Шрифт:
Интервал:
Закладка:
Итак, хотя у моего друга в те времена вовсе не было характера, отсутствия его он совершенно не ощущал. Это чувство появилось позже, когда нам было по шестнадцать-семнадцать лет. Мы как раз стали ходить в театр и читать романы. Воображением моего друга, более восприимчивого, чем я, к сбивающим с толку прелестям искусства, завладели основные типажи городского театра: интриган, благородный отец, герой-любовник, комическое лицо, даже роковая салонная львица и очаровательная простушка. Теперь он разговаривал лишь фальшивым голосом, неожиданно обнаруживая в своем характере все, что только представлено на немецкой сцене. Если он что-нибудь обещал, никогда нельзя было знать, дает ли он честное слово как благородный герой или как интриган; бывало, он начинал с коварства, а заканчивал благородством, и наоборот; он встречал нас, своих друзей, громкими поношениями, чтобы потом, совершенно неожиданно, с элегантной улыбкой бонвивана, предложить нам усесться поудобнее и пододвинуть коробку с шоколадными конфетами; или же он по-отцовски заключал нас в объятия и таскал у нас сигареты из карманов.

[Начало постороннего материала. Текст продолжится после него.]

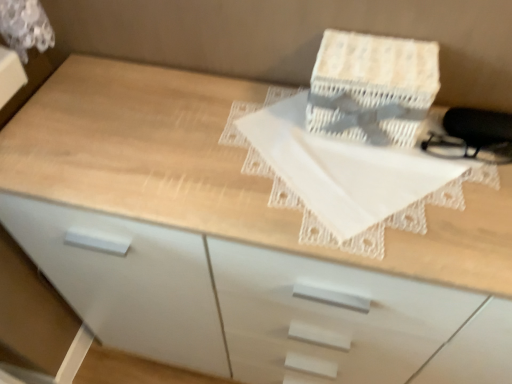 Question: From the image's perspective, relative to white lace cloth at center, is white woven cardboard box at upper center above or below?

Choices:
 (A) below
 (B) above

Answer: (B)

Question: From their relative heights in the image, would you say white woven cardboard box at upper center is taller or shorter than white lace cloth at center?

Choices:
 (A) tall
 (B) short

Answer: (A)

Question: Is white woven cardboard box at upper center bigger or smaller than white lace cloth at center?

Choices:
 (A) small
 (B) big

Answer: (B)

Question: Based on their positions, is white lace cloth at center located to the left or right of white woven cardboard box at upper center?

Choices:
 (A) right
 (B) left

Answer: (B)

Question: In terms of size, does white lace cloth at center appear bigger or smaller than white woven cardboard box at upper center?

Choices:
 (A) small
 (B) big

Answer: (A)

Question: In terms of height, does white lace cloth at center look taller or shorter compared to white woven cardboard box at upper center?

Choices:
 (A) tall
 (B) short

Answer: (B)

Question: Is white lace cloth at center wider or thinner than white woven cardboard box at upper center?

Choices:
 (A) wide
 (B) thin

Answer: (A) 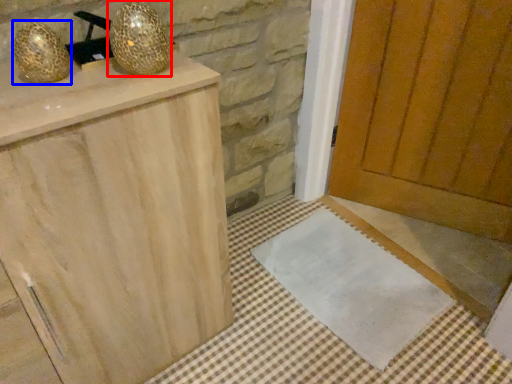 Question: Among these objects, which one is farthest to the camera, disco ball (highlighted by a red box) or disco ball (highlighted by a blue box)?

Choices:
 (A) disco ball
 (B) disco ball

Answer: (A) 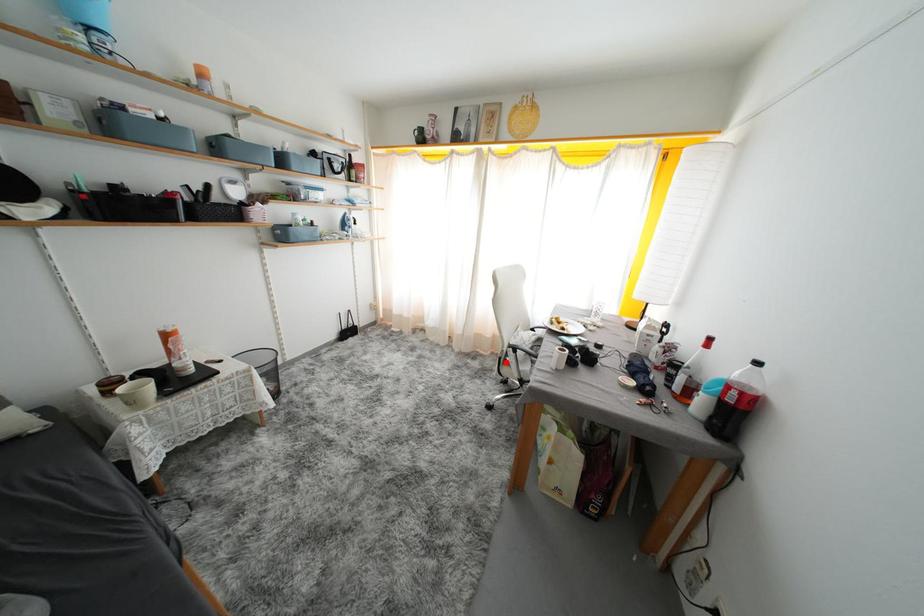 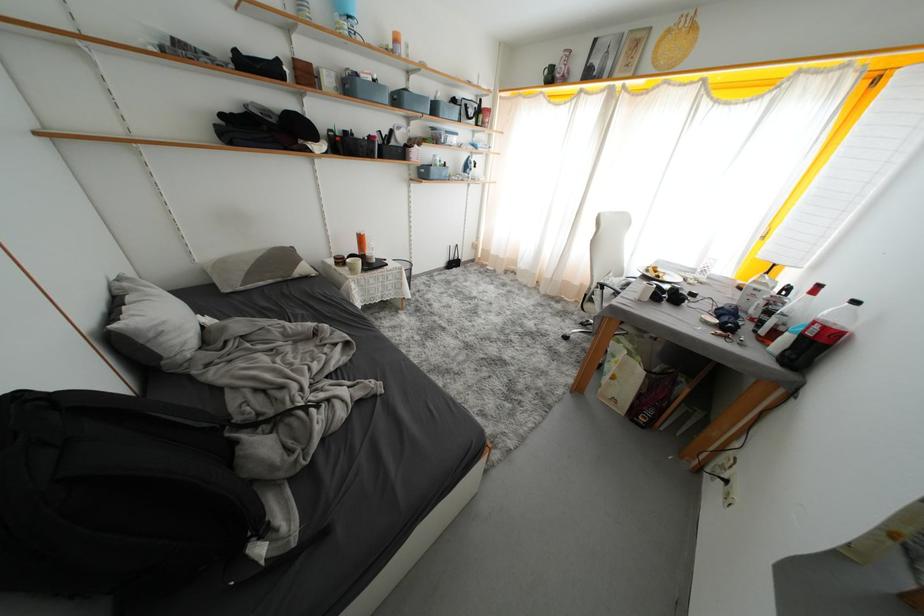 The point at the highlighted location is marked in the first image. Where is the corresponding point in the second image?

(591, 299) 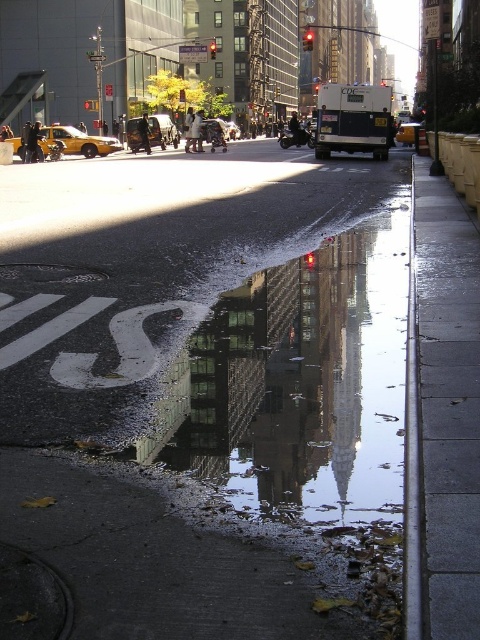 Is metallic silver van at center wider than yellow rubber taxi at center?

Indeed, metallic silver van at center has a greater width compared to yellow rubber taxi at center.

You are a GUI agent. You are given a task and a screenshot of the screen. Output one action in this format:
    pyautogui.click(x=<x>, y=<y>)
    Task: Click on the metallic silver van at center
    This screenshot has width=480, height=640.
    Given the screenshot: What is the action you would take?
    pyautogui.click(x=162, y=131)

How far apart are reflective glass building at center and yellow rubber taxi at left?

reflective glass building at center and yellow rubber taxi at left are 122.36 feet apart.

Between point (397, 486) and point (17, 150), which one is positioned behind?

Positioned behind is point (17, 150).

The height and width of the screenshot is (640, 480). What do you see at coordinates (301, 385) in the screenshot?
I see `reflective glass building at center` at bounding box center [301, 385].

Where is `reflective glass building at center`? This screenshot has height=640, width=480. reflective glass building at center is located at coordinates (301, 385).

What do you see at coordinates (78, 141) in the screenshot? I see `yellow rubber taxi at left` at bounding box center [78, 141].

Between yellow rubber taxi at left and metallic silver van at center, which one has more height?

With more height is metallic silver van at center.

This screenshot has height=640, width=480. In order to click on yellow rubber taxi at left in this screenshot , I will do `click(78, 141)`. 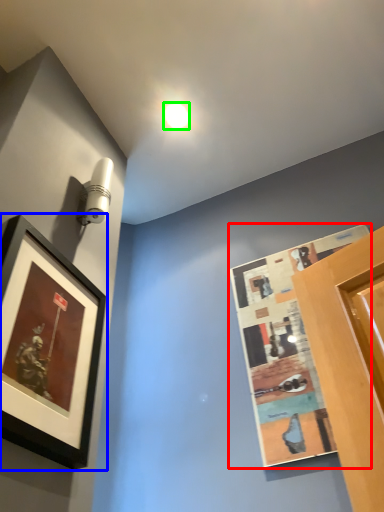 Question: Which is nearer to the picture frame (highlighted by a red box)? picture frame (highlighted by a blue box) or droplight (highlighted by a green box).

Choices:
 (A) picture frame
 (B) droplight

Answer: (A) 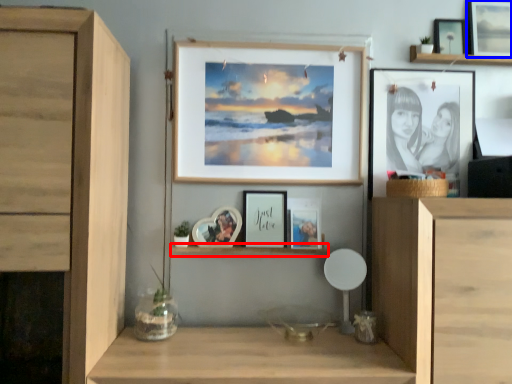 Question: Which point is closer to the camera, shelf (highlighted by a red box) or picture frame (highlighted by a blue box)?

Choices:
 (A) shelf
 (B) picture frame

Answer: (A)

Все это было вполне безобидно и очевидно по сравнению с воздействием прочитанных романов. В романах встречаются описания самых удивительных способов поведения во всех житейских обстоятельствах. Правда, есть один крупный недостаток, заключающийся в том, что житейские обстоятельства, в которые ты попадаешь, никогда полностью не совпадают с теми, что описаны в романах и где еще понятно, как нужно поступать и что говорить. Мировая литература представляет собой чудовищных размеров склад, где миллионам человеческих душ предлагают одежду из благородства, гнева, гордости, любви, издевки, ревности, аристократизма и низости. Если женщина, которую мы боготворим, попирает наши чувства ногами, то нам известно, что мы должны обратить к ней свой укоризненный, полный невысказанного чувства взор; если подлый человек дурно обходится с бедной сиротой, мы знаем, что нам следует ударом повергнуть его на землю. А как нам поступать, если боготворимая нами женщина, поправ наши чувства ногами, сразу захлопнула за собой дверь комнаты, и наш полный чувства взор не сможет ее достигнуть? Или если между подлецом, обижающим сироту, и нами находится стол, уставленный драгоценными бокалами? Следует ли нам сначала разбить дверь, чтобы потом через дыру в ней бросать нежные взгляды? Нужно ли осторожно убрать дорогие бокалы, прежде чем замахнуться для яростного удара? В такого рода действительно важных случаях литература нас подводит; может быть, через несколько столетий, когда жизнь опишут еще подробнее, все и исправится.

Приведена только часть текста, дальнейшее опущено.